As an example, Visa and Mastercard have been in the news lately, because of the sale of ‘anonymized’ data to marketing firms. True to form, “MasterCard told the Journal that customers have nothing to worry about.” But most firms that collect customer data – Mastercard included – know full well that their marketing partners can and do link purchase histories to specific individuals. Especially when you leave bread crumbs to follow: something like customer ID, or last name and age – either of which serves as a surefire way of pinpointing user identity. And the third party firms can do this because Visa leaves enough information to accommodate linking. We know Mastercard is speaking from both sides of its mouth on this – their own corporate sales presentations to marketing organizations tout this as an advantage.
“We have extensive experience partnering with third parties to link anonymized purchased attributes to consumer names and addresses (owned by third party)”
This sort of thing may bother you; it may not. But let’s be clear that Mastercard is lying about the practice because they know the majority of the public feels selling their personal data is a betrayal of trust. These slides clearly demonstrate that this isn’t just a simple lie or mistake – it’s a bold-face lie. They have been marketing their concern for user data privacy on one side, and marketing de-anonymization to third party marketers for years. And third party marketing firms pay a lot of money for the data because they know it can be linked to specific card holders. I am especially aggravated by this compromising of user data because Mastercard & Visa don’t just facilitate electronic fund transfers, but they also actively market the trustworthiness of their brands to consumers. Turning around and selling this data, obviously intending for it to be reverse engineered, betrays that trust. As I mentioned recently in a post on Payment Trends and Security Ramifications, the card brands are eager to increase revenue through these third party relationships for targeted ads and affinity marketing. I fully expect to see coupons available via smart cards in the next two years, in an attempt to disintermediate companies like Groupon. And in their rush to profit from profiling, they seem have forgotten that users are tired of these shenanigans.

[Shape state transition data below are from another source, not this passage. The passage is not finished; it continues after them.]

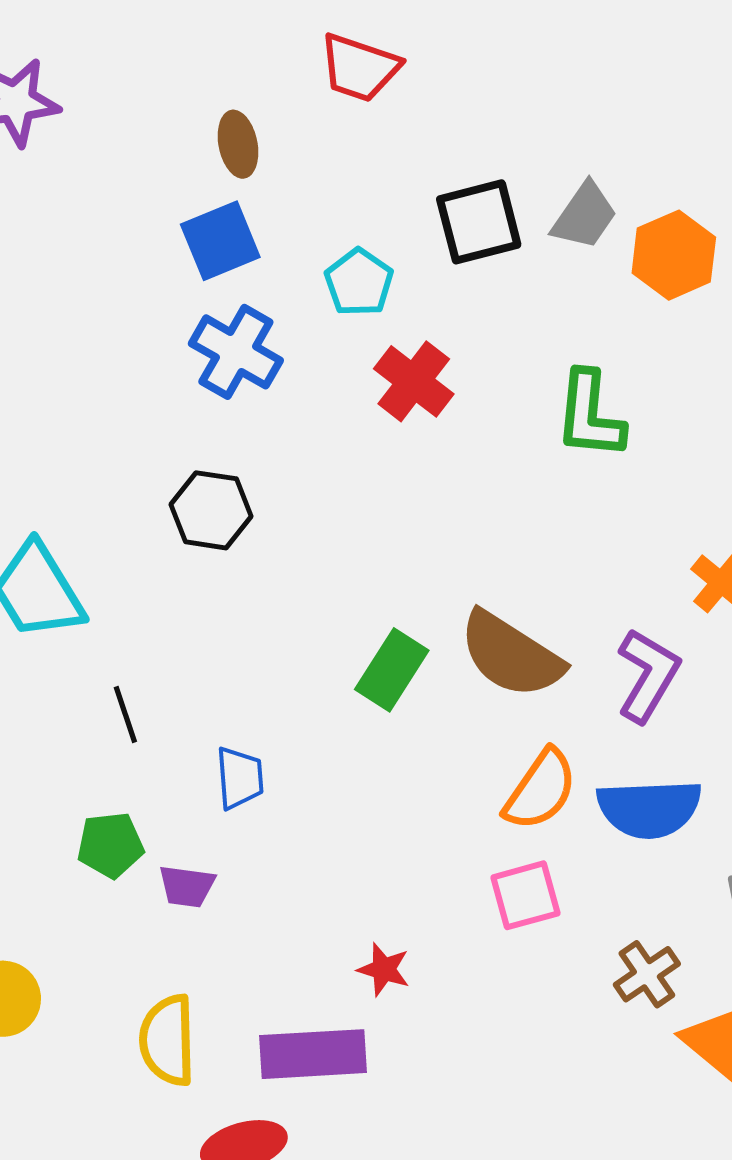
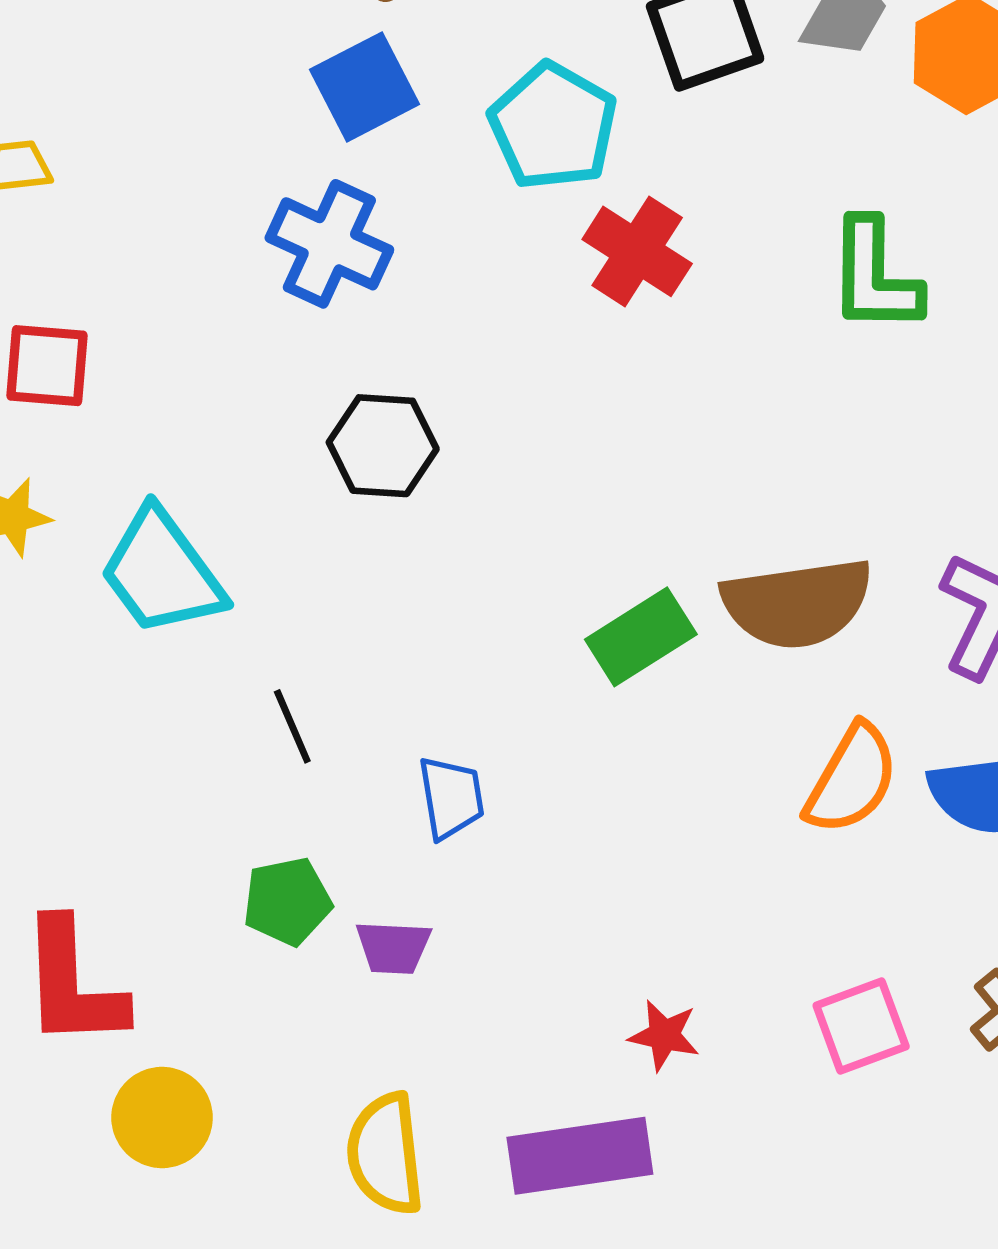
cyan pentagon: (359, 282) -> (553, 126), size x1.4
blue cross: (236, 352) -> (329, 244), moved
brown semicircle: (511, 655) -> (797, 603), turned -36
green rectangle: (392, 670) -> (641, 637), turned 30
pink square: (525, 895) -> (861, 1026), moved

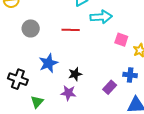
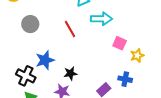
red line: (71, 30) -> (70, 29), turned 54
black cross: (18, 79) -> (26, 76), moved

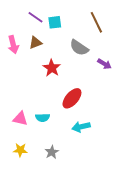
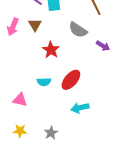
brown triangle: (35, 43) -> (35, 25), turned -40
pink arrow: (13, 45) -> (13, 27), turned 36
cyan semicircle: (43, 118) -> (44, 82), moved

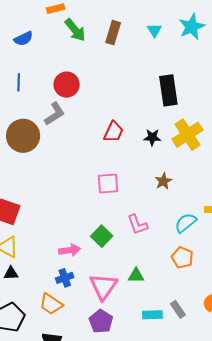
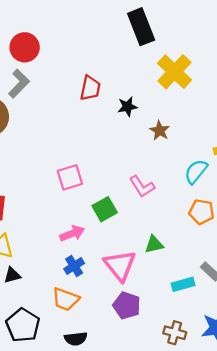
black star: (152, 137) -> (127, 107), moved
pink square: (108, 184) -> (70, 177), moved
green square: (102, 236) -> (105, 209), turned 30

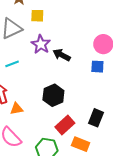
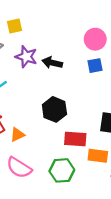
red rectangle: (65, 125) -> (75, 139), turned 60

Of course their legal teams say customer privacy comes first, then get defensive when people like me say otherwise, touting their ‘opt-out’ options. But customers can’t really opt out. Not just because the options are hidden on their various sites where no one can find them all. And not just because you’re automatically opted in when you get each card. The deeper problem is this data is always collected, no matter what. It’s hard coded into the systems that process the transactions. Always. It’s simply a question of whether Mastercard chooses to sell customer data – and in light of the above quote it is difficult to trust them.
If they want to earn our trust, they should show us sample data and of how it is anonymized. I am willing to bet it cannot stand up to scrutiny.